While in operation, the minimum COMP voltage
is clamped to 0.9V and its maximum is clamped
to 2.0V. COMP is internally pulled down to GND
in shutdown mode. Avoid pulling COMP up
beyond 2.6V.
Internal Regulator
The 2.6V internal regulator powers most of the
internal circuits. This regulator takes the VIN
input and operates in the full VIN range. When
VIN exceeds 3.0V, the output of the regulator is in
full regulation: When VIN is less than 3.0V, the
output drops to 0V.
Enable Control
The MPQ4558 has a dedicated enable control
pin (EN): An input voltage that exceeds an upper
threshold enables the chip, while a voltage the
drops below a lower threshold disables the chip.
Its falling threshold is precisely 1.2V, and its
rising threshold is 300mV higher, or 1.5V.
When floating, EN is pulled up to about 3.0V by
an internal 1µA current source to enable the chip.

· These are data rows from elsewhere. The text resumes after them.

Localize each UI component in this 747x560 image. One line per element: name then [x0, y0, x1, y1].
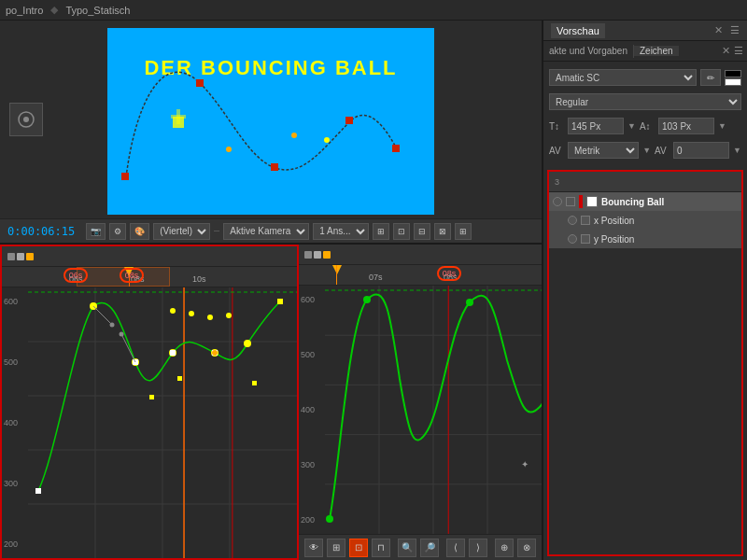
svg-point-11 [291, 133, 297, 138]
metric-val-dropdown[interactable]: ▼ [733, 146, 741, 155]
graph-btn3[interactable]: ⊓ [372, 539, 390, 557]
metric-input[interactable] [673, 142, 729, 159]
zoom-fit-btn[interactable]: 👁 [304, 539, 323, 557]
nav-btn1[interactable]: ⟨ [446, 539, 465, 557]
svg-point-55 [466, 299, 473, 306]
x-pos-solo[interactable] [581, 216, 590, 225]
svg-rect-44 [252, 381, 257, 385]
layer-color-box[interactable] [586, 196, 598, 207]
separator: ◆ [50, 4, 58, 16]
font-row: Amatic SC ✏ [549, 67, 741, 88]
metric-dropdown[interactable]: ▼ [642, 146, 651, 155]
size-dropdown[interactable]: ▼ [627, 121, 636, 131]
graph-left-header [2, 246, 297, 267]
brush-btn[interactable]: ✏ [700, 69, 721, 86]
quality-select[interactable]: (Viertel) [153, 223, 210, 240]
y-300: 300 [4, 479, 18, 488]
layer-eye[interactable] [553, 197, 562, 206]
left-graph-svg [28, 287, 297, 558]
tool-btn-1[interactable]: ⊞ [373, 223, 389, 240]
thumb-1[interactable] [9, 103, 43, 136]
svg-point-10 [226, 147, 232, 152]
graph-view-btn[interactable]: ⊞ [327, 539, 345, 557]
size-label: T↕ [549, 121, 564, 132]
y-400: 400 [4, 418, 18, 427]
tab-zeichen[interactable]: Zeichen [634, 46, 679, 56]
camera-select[interactable]: Aktive Kamera [223, 223, 309, 240]
x-position-row[interactable]: x Position [549, 211, 741, 230]
zoom-select[interactable]: 1 Ans... [313, 223, 369, 240]
graph-right: 07s 08s 08s 600 500 [299, 245, 542, 560]
y-500: 500 [4, 357, 18, 367]
size2-input[interactable] [658, 118, 714, 134]
left-section: DER BOUNCING BALL [0, 21, 542, 560]
tabs-row: akte und Vorgaben Zeichen ✕ ☰ [543, 41, 747, 62]
svg-text:✦: ✦ [521, 459, 529, 469]
x-position-label: x Position [594, 216, 634, 226]
zoom-out-btn[interactable]: 🔎 [420, 539, 439, 557]
extra-btn1[interactable]: ⊕ [495, 539, 514, 557]
svg-rect-9 [176, 109, 180, 124]
tool-btn-2[interactable]: ⊡ [393, 223, 410, 240]
color-swatch-black[interactable] [725, 70, 741, 77]
svg-rect-27 [35, 488, 41, 494]
svg-point-34 [110, 323, 115, 328]
comp-label: Typo_Statisch [65, 5, 130, 16]
vorschau-tab[interactable]: Vorschau [551, 23, 605, 38]
camera-btn[interactable]: 📷 [86, 223, 106, 240]
x-pos-eye[interactable] [568, 216, 577, 225]
nav-btn2[interactable]: ⟩ [469, 539, 487, 557]
metric-select[interactable]: Metrik [568, 142, 639, 159]
font-style-row: Regular [549, 91, 741, 112]
size-input[interactable] [568, 118, 624, 134]
right-ruler-08-highlight: 08s [437, 266, 461, 281]
bouncing-ball-row[interactable]: Bouncing Ball [549, 192, 741, 211]
tool-btn-5[interactable]: ⊞ [455, 223, 472, 240]
tool-btn-3[interactable]: ⊟ [414, 223, 430, 240]
font-select[interactable]: Amatic SC [549, 69, 697, 86]
av2-label: AV [655, 146, 669, 156]
color-btn[interactable]: 🎨 [130, 223, 149, 240]
svg-point-54 [363, 296, 371, 303]
layer-color-bar [579, 195, 583, 208]
font-style-select[interactable]: Regular [549, 93, 741, 110]
svg-point-26 [244, 340, 251, 347]
ruler-mark-10: 10s [192, 274, 206, 284]
layer-panel: 3 Bouncing Ball x Position [547, 170, 743, 556]
svg-rect-43 [177, 376, 182, 381]
svg-point-37 [170, 308, 176, 314]
preview-area: DER BOUNCING BALL [0, 21, 542, 245]
graph-right-header [299, 245, 542, 265]
extra-btn2[interactable]: ⊗ [517, 539, 536, 557]
right-ruler-07: 07s [369, 273, 383, 282]
vorschau-menu[interactable]: ☰ [730, 24, 740, 36]
y-600: 600 [4, 297, 18, 306]
vorschau-close[interactable]: ✕ [714, 24, 723, 36]
size2-dropdown[interactable]: ▼ [718, 121, 726, 131]
y-pos-eye[interactable] [568, 234, 577, 244]
ry-200: 200 [301, 515, 315, 525]
y-position-label: y Position [594, 234, 634, 245]
svg-rect-6 [392, 145, 400, 152]
zeichen-close[interactable]: ✕ [722, 45, 730, 57]
graph-active-btn[interactable]: ⊡ [349, 539, 368, 557]
project-label: po_Intro [6, 5, 43, 16]
graph-right-toolbar: 👁 ⊞ ⊡ ⊓ 🔍 🔎 ⟨ ⟩ ⊕ ⊗ [299, 534, 542, 560]
tab-akte[interactable]: akte und Vorgaben [543, 46, 633, 56]
ry-300: 300 [301, 460, 315, 469]
bouncing-ball-label: Bouncing Ball [601, 197, 664, 207]
y-pos-solo[interactable] [581, 234, 590, 244]
svg-point-1 [23, 117, 29, 122]
color-swatch-white[interactable] [725, 78, 741, 86]
zoom-btn[interactable]: 🔍 [398, 539, 416, 557]
zeichen-content: Amatic SC ✏ Regular T↕ ▼ [543, 62, 747, 166]
preview-canvas[interactable]: DER BOUNCING BALL [107, 28, 434, 215]
settings-btn[interactable]: ⚙ [109, 223, 126, 240]
svg-rect-29 [170, 350, 176, 356]
y-position-row[interactable]: y Position [549, 230, 741, 248]
zeichen-menu[interactable]: ☰ [734, 45, 743, 57]
layer-solo[interactable] [566, 197, 575, 206]
tool-btn-4[interactable]: ⊠ [434, 223, 451, 240]
size2-label: A↕ [640, 121, 655, 132]
ry-600: 600 [301, 295, 315, 304]
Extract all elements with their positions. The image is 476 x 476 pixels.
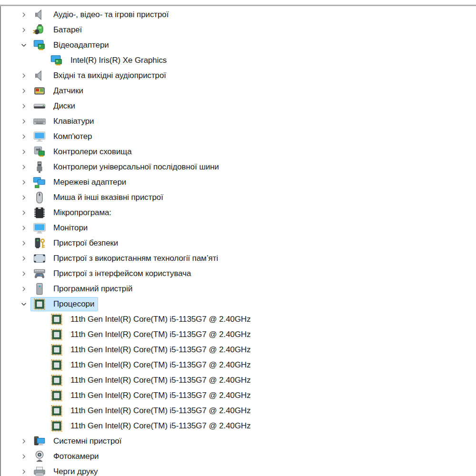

Pulling it down requires a 1µA current.
When EN drops below 1.2V, the chip enters the
lowest shutdown current mode. When EN
exceeds 0V but remains below its rising
threshold, the chip is still in shutdown mode but
with a slightly higher shutdown current.
Under-Voltage Lockout
Under-voltage lockout (UVLO) protects the chip
from operating at an insufficient supply voltage.
The UVLO rising threshold is about 3.0V while its
falling threshold is a consistent 2.6V.
Thermal Shutdown
Thermal shutdown prevents the chip from
operating at exceedingly high temperatures.
When the silicon die temperature exceeds its
upper threshold, it shuts down the whole chip.
When the temperature falls below its lower
threshold, the chip is enabled again.
Floating Driver and Bootstrap Charging
An external bootstrap capacitor powers the
floating power MOSFET driver. This floating
driver has its own UVLO protection with a rising
threshold of 2.5V and a hysteresis of 300mV.
The driver’s UVLO is connected to the SS: If the
bootstrap voltage hits its UVLO, the soft-start
circuit resets. To prevent noise, there is 20µs
delay before the reset action. When the device
exits the bootstrap UVLO condition, the reset
turns off and then soft-start process resumes.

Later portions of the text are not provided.